-- WHAT YOU SHOULD DO --
Give again, unaltered, the lines of the listing below that run from the line having "Datenschutzerklärung" through the line having "La Alquimia del".

════════════════

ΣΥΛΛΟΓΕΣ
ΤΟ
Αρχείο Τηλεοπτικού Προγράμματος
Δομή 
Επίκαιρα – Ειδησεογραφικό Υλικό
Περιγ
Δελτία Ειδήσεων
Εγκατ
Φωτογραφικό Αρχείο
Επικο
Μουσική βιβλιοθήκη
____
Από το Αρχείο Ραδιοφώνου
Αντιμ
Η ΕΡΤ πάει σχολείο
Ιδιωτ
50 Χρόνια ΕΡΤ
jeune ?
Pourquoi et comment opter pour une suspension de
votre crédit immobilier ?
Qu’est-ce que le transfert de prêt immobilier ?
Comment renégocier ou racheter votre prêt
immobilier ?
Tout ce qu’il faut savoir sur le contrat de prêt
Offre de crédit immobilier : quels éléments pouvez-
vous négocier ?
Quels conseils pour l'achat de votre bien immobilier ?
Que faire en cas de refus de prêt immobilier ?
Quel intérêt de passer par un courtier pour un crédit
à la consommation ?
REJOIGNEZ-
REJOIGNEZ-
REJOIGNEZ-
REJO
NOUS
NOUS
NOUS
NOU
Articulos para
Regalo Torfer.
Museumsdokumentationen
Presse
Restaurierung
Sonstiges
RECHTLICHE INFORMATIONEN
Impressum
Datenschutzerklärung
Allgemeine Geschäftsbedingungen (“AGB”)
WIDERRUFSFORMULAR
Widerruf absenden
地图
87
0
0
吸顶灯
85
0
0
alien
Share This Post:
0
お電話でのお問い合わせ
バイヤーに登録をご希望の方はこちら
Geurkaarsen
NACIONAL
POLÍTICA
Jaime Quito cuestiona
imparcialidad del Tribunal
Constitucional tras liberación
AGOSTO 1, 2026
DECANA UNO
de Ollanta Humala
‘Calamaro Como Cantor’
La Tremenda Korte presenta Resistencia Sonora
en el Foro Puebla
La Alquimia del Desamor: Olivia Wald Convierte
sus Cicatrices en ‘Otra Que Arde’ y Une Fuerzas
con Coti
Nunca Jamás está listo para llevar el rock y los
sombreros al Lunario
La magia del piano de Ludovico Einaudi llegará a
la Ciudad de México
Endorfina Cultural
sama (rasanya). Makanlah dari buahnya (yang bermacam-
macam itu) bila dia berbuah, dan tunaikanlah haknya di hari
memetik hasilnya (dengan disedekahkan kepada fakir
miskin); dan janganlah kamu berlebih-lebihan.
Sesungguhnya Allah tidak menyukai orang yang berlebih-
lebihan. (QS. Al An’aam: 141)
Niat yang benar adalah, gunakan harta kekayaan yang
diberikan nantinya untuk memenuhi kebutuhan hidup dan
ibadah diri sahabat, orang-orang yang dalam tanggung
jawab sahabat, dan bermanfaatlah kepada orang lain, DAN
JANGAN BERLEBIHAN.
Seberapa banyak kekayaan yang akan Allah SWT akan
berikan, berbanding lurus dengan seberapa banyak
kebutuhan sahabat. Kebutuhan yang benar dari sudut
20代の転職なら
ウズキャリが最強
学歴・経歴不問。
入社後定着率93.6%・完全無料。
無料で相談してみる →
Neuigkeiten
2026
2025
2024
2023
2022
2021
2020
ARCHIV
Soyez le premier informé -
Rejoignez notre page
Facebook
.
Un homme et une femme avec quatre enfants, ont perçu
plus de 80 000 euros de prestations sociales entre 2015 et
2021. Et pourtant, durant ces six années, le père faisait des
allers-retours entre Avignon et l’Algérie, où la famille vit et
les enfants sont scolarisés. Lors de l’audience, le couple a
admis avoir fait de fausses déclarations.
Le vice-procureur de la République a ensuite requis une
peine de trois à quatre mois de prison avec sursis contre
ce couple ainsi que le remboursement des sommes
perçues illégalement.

════════════════

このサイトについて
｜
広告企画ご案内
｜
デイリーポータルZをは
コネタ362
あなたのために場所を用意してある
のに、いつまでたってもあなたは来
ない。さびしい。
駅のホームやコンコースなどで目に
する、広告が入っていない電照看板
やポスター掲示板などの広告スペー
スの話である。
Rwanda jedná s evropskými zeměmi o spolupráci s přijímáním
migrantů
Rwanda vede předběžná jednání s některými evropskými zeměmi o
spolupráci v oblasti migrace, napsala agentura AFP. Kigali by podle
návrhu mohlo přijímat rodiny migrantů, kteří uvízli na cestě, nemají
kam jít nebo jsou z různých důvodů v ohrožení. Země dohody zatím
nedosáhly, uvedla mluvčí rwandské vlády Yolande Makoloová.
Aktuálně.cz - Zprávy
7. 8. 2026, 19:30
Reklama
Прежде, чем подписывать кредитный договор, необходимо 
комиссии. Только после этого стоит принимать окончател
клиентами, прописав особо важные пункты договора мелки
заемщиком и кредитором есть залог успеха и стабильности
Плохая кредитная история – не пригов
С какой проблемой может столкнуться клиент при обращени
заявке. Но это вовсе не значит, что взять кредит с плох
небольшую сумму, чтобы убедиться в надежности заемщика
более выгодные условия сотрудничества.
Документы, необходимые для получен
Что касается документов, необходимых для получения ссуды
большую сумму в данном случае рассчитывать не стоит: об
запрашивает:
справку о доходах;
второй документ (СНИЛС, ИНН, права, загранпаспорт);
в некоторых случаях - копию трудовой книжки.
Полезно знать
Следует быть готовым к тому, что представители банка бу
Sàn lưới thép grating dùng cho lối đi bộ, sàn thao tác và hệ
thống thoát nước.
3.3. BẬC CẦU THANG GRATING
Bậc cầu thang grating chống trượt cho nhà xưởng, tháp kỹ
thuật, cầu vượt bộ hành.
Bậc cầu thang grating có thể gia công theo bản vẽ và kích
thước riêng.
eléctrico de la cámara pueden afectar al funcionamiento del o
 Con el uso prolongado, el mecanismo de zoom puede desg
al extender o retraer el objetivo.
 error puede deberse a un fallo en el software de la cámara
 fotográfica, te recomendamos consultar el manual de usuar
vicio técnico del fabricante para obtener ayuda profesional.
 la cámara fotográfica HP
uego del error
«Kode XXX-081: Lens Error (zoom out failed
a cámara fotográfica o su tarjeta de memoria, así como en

════════════════

-- SOLUTION FOR THIS TASK --
Datenschutzerklärung
Allgemeine Geschäftsbedingungen (“AGB”)
WIDERRUFSFORMULAR
Widerruf absenden
地图
87
0
0
吸顶灯
85
0
0
alien
Share This Post:
0
お電話でのお問い合わせ
バイヤーに登録をご希望の方はこちら
Geurkaarsen
NACIONAL
POLÍTICA
Jaime Quito cuestiona
imparcialidad del Tribunal
Constitucional tras liberación
AGOSTO 1, 2026
DECANA UNO
de Ollanta Humala
‘Calamaro Como Cantor’
La Tremenda Korte presenta Resistencia Sonora
en el Foro Puebla
La Alquimia del Desamor: Olivia Wald Convierte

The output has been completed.